Warning

# Convolutional Neural Networks

In this lab, we: (i) learn how to make a simple neural network (NN) in a pure NumPy, and (ii) build and train Convolutional Neural Networks (CNN) using the PyTorch framework. In particular, we will train several different CNN classifiers of fashion articles from 28×28 FashionMNIST grayscale images.

Today, there are many resources available about deep learning and CNNs.

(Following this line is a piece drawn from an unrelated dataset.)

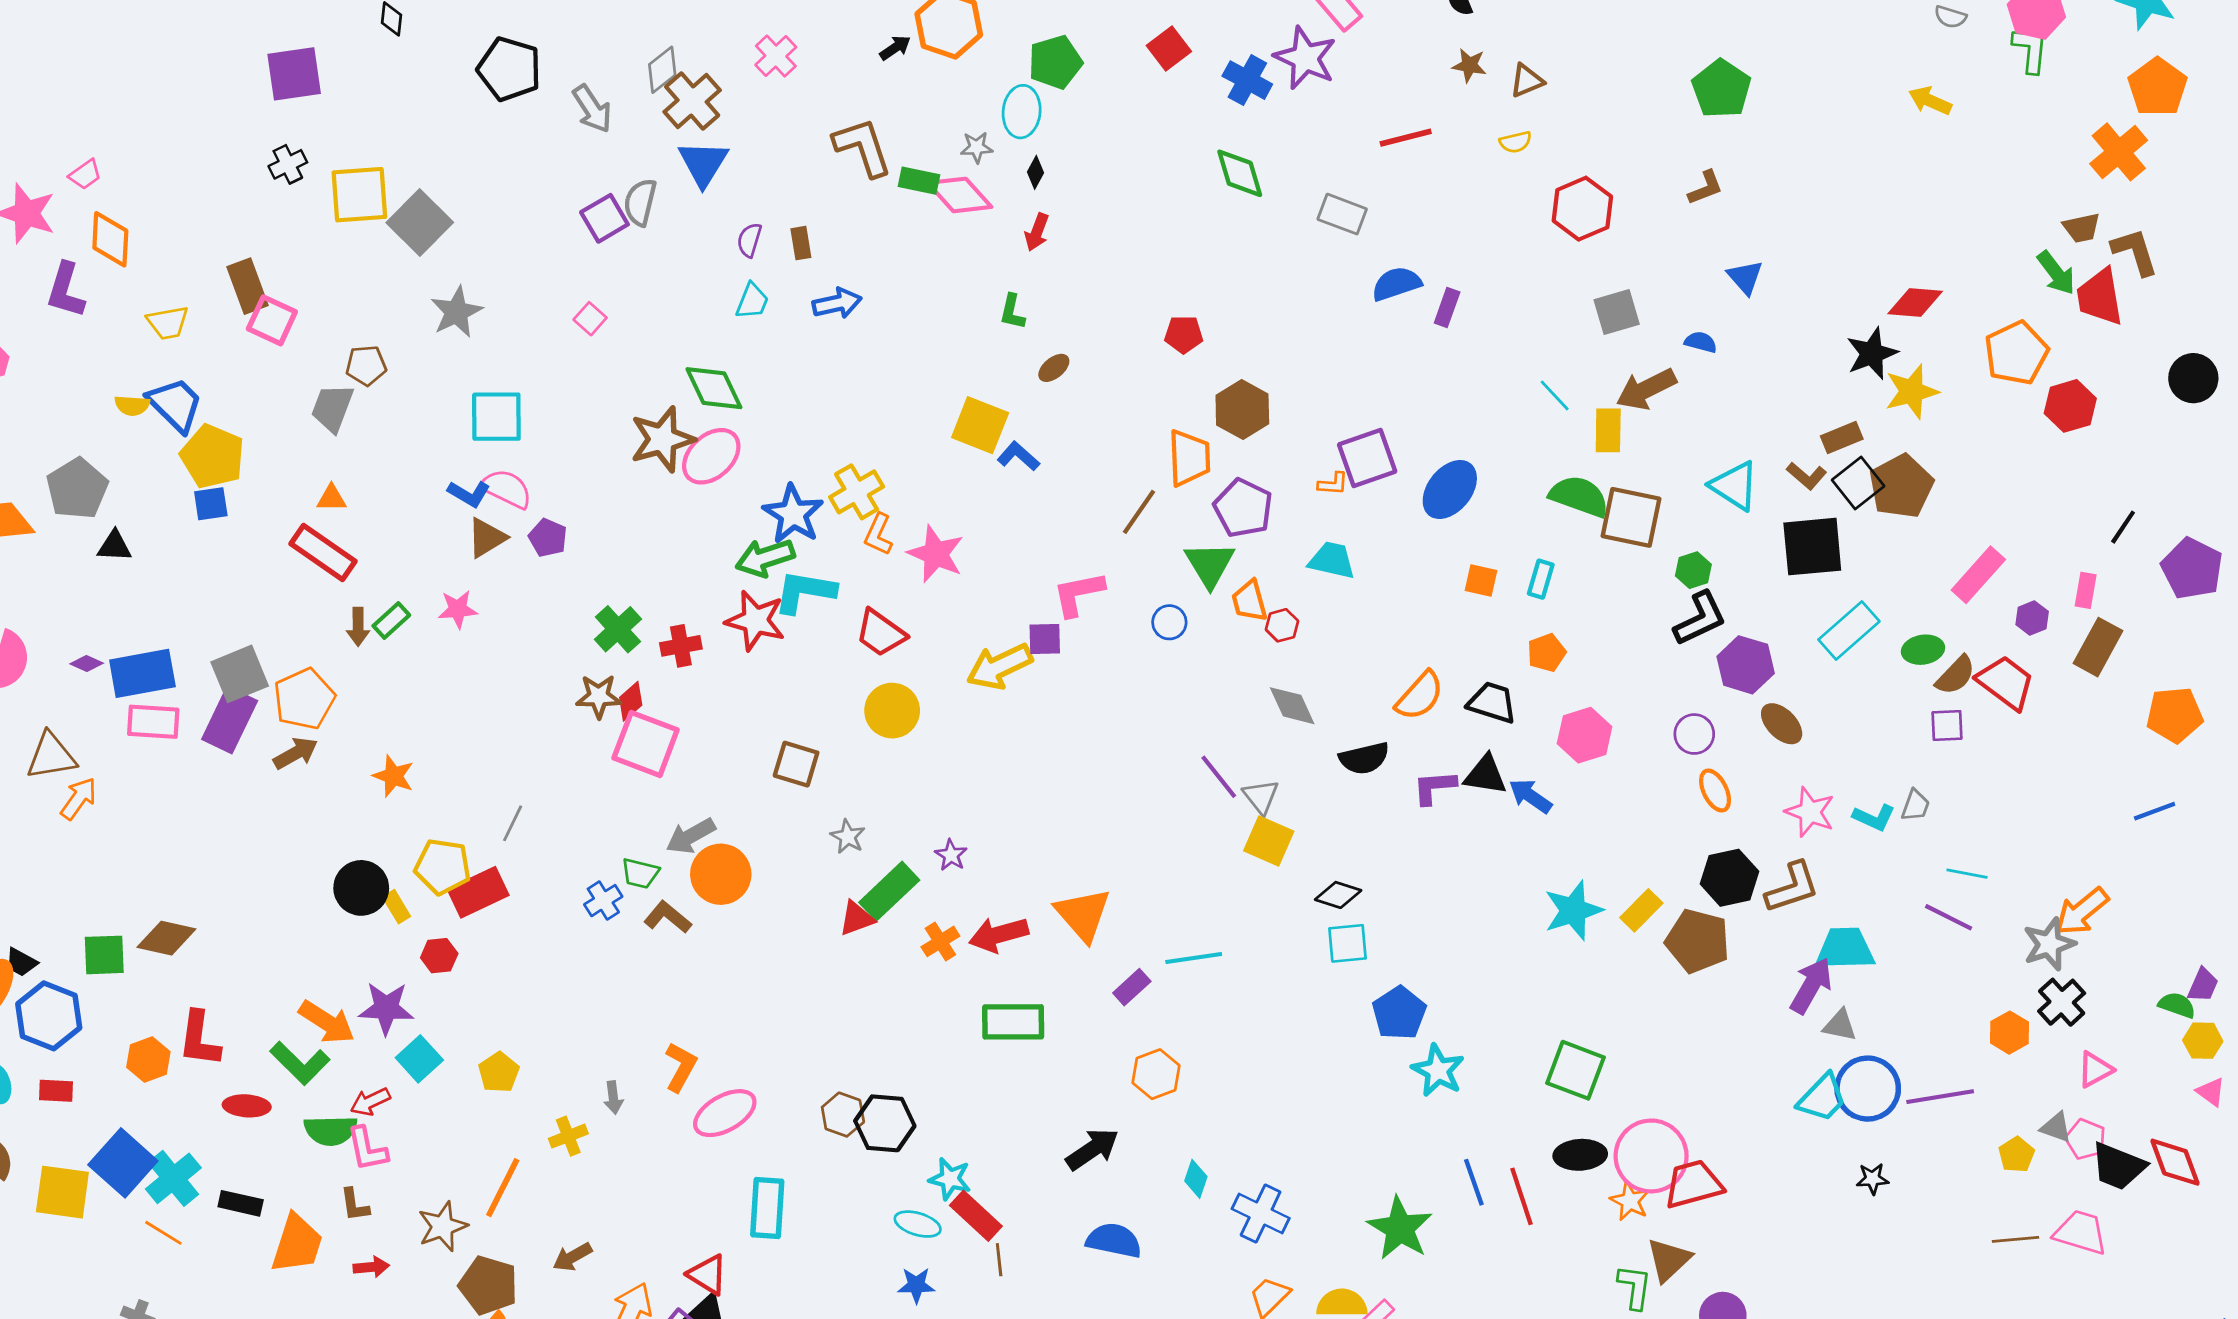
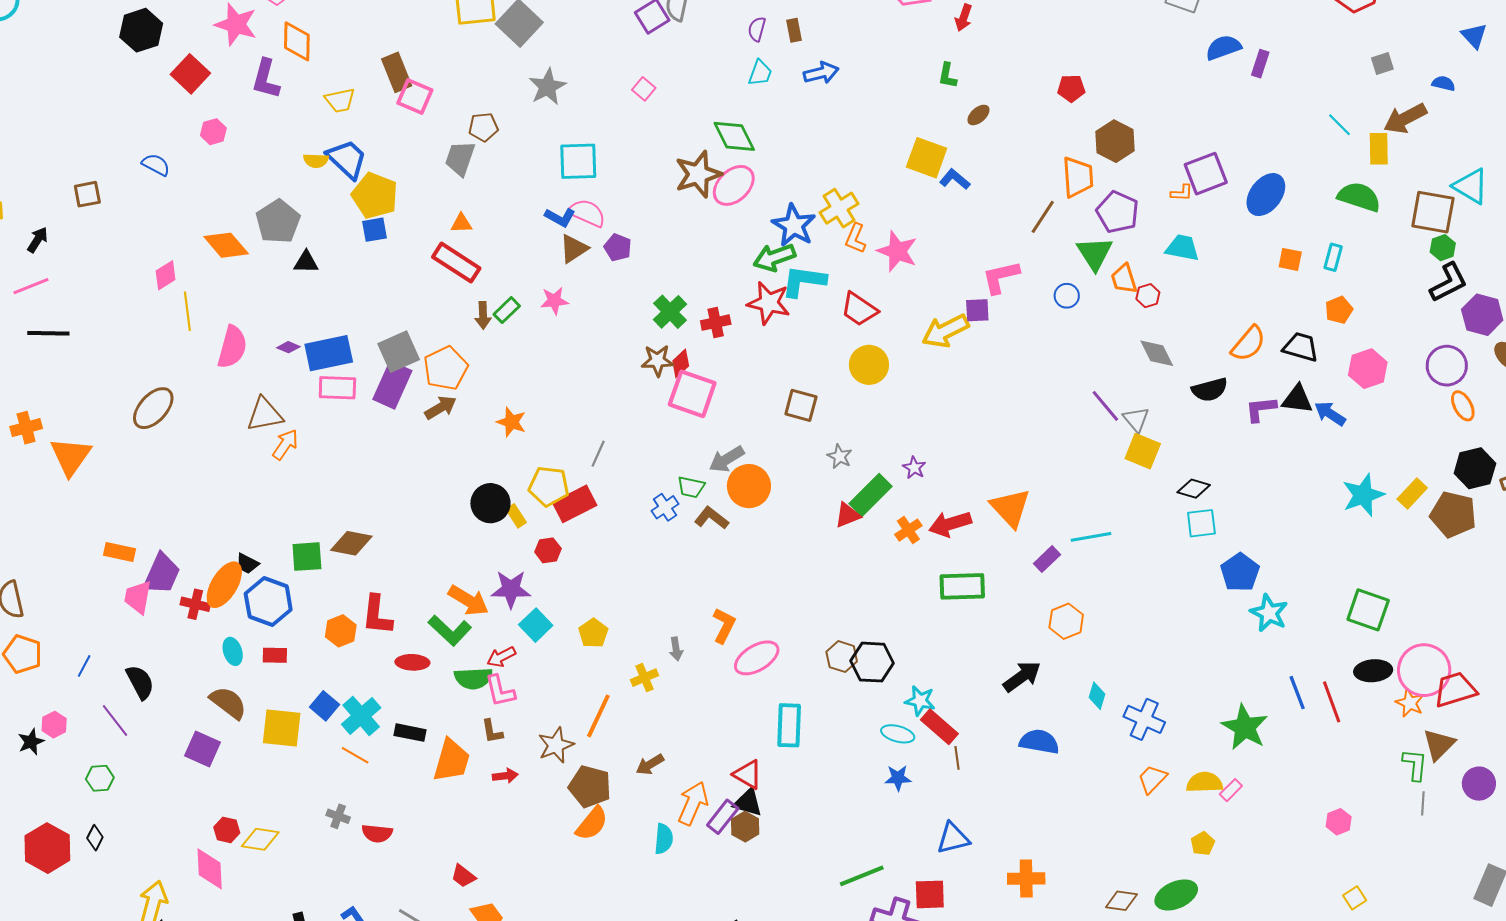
gray square: (1617, 312) -> (1382, 63), size x0.7
brown square: (1631, 517) -> (1433, 212), moved
purple circle: (1694, 734) -> (1447, 366), size x1.4
blue square: (123, 1163) -> (325, 706), size x0.6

You can find some useful ones at the bottom of this page. However, hold on with reading them all at first. In this lab, we are going slowly. We add one component after another. There are links to relevant explanations in the text itself, so whenever you meet a new term, you also learn its meaning. You may want to revisit these links or check some other resources after finishing the lab.

## Information for development

To fulfil this assignment, you need to submit these files (all packed in a single .zip file) into the upload system:

• numpy_nn.py - containing the following implemented classes:
• ReLU - REctified Linear Unit layer
• Linear - Linear (aka Fully Connected) layer
• Sigmoid - Logistic Sigmoid layer
• SE - Squared Error loss layer
• numpy_nn_training.png, numpy_nn_classification.png
• pytorch_cnn.py - containing the following implemented classes and methods:
• MyNet - Your CNN model
• classify - classifies data using a trained network
• model.pt - trained MyNet state

Use template of the assignment. When preparing a zip file for the upload system, do not include any directories, the files have to be in the zip file root.

The challenge: The network will be automatically evaluated by the upload system and ranked in the online score board (the real-time update). The gained points from the assignment depend on the rank of your algorithm (assuming your code passes all the AE tests):

• 1st place: 16 points
• 2nd place: 14 points
• 3rd place: 12 points
• 4th place: 10 points
• every submission with performance worse than the baseline: 0 points
• 8 points otherwise

Deadline for the submission is Wed Jan 5 23:59. Then the points will be assigned. Every later submission is then for 6 points. You have to be better than the baseline to complete this lab.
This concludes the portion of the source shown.